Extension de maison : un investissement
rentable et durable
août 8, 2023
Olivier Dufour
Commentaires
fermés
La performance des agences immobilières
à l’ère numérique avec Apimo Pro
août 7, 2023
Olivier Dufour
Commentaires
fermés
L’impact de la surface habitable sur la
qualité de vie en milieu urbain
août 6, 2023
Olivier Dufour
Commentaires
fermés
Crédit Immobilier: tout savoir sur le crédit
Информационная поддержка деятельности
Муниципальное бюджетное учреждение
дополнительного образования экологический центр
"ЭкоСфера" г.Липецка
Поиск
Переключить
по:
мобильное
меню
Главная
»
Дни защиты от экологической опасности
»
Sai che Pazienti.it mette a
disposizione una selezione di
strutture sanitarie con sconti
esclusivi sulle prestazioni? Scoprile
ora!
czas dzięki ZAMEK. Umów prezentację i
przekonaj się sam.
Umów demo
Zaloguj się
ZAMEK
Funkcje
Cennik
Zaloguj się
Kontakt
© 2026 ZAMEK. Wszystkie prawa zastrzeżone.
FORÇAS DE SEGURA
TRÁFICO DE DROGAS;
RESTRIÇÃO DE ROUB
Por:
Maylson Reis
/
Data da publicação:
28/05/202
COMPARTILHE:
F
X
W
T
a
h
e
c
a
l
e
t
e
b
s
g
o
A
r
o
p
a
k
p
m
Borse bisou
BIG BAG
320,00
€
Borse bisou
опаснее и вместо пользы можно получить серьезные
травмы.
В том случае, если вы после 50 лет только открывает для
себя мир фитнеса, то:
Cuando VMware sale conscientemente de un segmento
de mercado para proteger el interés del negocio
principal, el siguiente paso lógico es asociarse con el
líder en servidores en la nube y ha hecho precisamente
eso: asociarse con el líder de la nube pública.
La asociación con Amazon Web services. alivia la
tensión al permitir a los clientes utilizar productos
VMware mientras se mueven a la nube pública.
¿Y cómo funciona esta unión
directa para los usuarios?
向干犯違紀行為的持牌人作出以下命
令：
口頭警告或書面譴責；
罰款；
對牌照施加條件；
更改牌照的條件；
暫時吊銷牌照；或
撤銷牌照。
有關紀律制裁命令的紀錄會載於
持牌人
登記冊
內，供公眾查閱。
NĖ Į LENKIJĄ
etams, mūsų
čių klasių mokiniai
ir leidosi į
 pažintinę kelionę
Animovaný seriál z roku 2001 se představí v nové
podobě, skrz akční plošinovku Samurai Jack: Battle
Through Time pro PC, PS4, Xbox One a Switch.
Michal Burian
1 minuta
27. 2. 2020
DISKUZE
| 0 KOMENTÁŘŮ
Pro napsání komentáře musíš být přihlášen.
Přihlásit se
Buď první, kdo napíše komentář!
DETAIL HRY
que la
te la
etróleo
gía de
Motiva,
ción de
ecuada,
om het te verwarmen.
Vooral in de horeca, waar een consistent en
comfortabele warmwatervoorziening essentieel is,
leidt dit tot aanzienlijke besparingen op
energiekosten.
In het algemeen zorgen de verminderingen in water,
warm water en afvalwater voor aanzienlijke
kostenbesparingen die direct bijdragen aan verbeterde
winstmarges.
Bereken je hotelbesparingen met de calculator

= = = = =

Activity –
Every entry above should be transcribed exactly and in full.

Answer to this problem –
Extension de maison : un investissement
rentable et durable
août 8, 2023
Olivier Dufour
Commentaires
fermés
La performance des agences immobilières
à l’ère numérique avec Apimo Pro
août 7, 2023
Olivier Dufour
Commentaires
fermés
L’impact de la surface habitable sur la
qualité de vie en milieu urbain
août 6, 2023
Olivier Dufour
Commentaires
fermés
Crédit Immobilier: tout savoir sur le crédit
Информационная поддержка деятельности
Муниципальное бюджетное учреждение
дополнительного образования экологический центр
"ЭкоСфера" г.Липецка
Поиск
Переключить
по:
мобильное
меню
Главная
»
Дни защиты от экологической опасности
»
Sai che Pazienti.it mette a
disposizione una selezione di
strutture sanitarie con sconti
esclusivi sulle prestazioni? Scoprile
ora!
czas dzięki ZAMEK. Umów prezentację i
przekonaj się sam.
Umów demo
Zaloguj się
ZAMEK
Funkcje
Cennik
Zaloguj się
Kontakt
© 2026 ZAMEK. Wszystkie prawa zastrzeżone.
FORÇAS DE SEGURA
TRÁFICO DE DROGAS;
RESTRIÇÃO DE ROUB
Por:
Maylson Reis
/
Data da publicação:
28/05/202
COMPARTILHE:
F
X
W
T
a
h
e
c
a
l
e
t
e
b
s
g
o
A
r
o
p
a
k
p
m
Borse bisou
BIG BAG
320,00
€
Borse bisou
опаснее и вместо пользы можно получить серьезные
травмы.
В том случае, если вы после 50 лет только открывает для
себя мир фитнеса, то:
Cuando VMware sale conscientemente de un segmento
de mercado para proteger el interés del negocio
principal, el siguiente paso lógico es asociarse con el
líder en servidores en la nube y ha hecho precisamente
eso: asociarse con el líder de la nube pública.
La asociación con Amazon Web services. alivia la
tensión al permitir a los clientes utilizar productos
VMware mientras se mueven a la nube pública.
¿Y cómo funciona esta unión
directa para los usuarios?
向干犯違紀行為的持牌人作出以下命
令：
口頭警告或書面譴責；
罰款；
對牌照施加條件；
更改牌照的條件；
暫時吊銷牌照；或
撤銷牌照。
有關紀律制裁命令的紀錄會載於
持牌人
登記冊
內，供公眾查閱。
NĖ Į LENKIJĄ
etams, mūsų
čių klasių mokiniai
ir leidosi į
 pažintinę kelionę
Animovaný seriál z roku 2001 se představí v nové
podobě, skrz akční plošinovku Samurai Jack: Battle
Through Time pro PC, PS4, Xbox One a Switch.
Michal Burian
1 minuta
27. 2. 2020
DISKUZE
| 0 KOMENTÁŘŮ
Pro napsání komentáře musíš být přihlášen.
Přihlásit se
Buď první, kdo napíše komentář!
DETAIL HRY
que la
te la
etróleo
gía de
Motiva,
ción de
ecuada,
om het te verwarmen.
Vooral in de horeca, waar een consistent en
comfortabele warmwatervoorziening essentieel is,
leidt dit tot aanzienlijke besparingen op
energiekosten.
In het algemeen zorgen de verminderingen in water,
warm water en afvalwater voor aanzienlijke
kostenbesparingen die direct bijdragen aan verbeterde
winstmarges.
Bereken je hotelbesparingen met de calculator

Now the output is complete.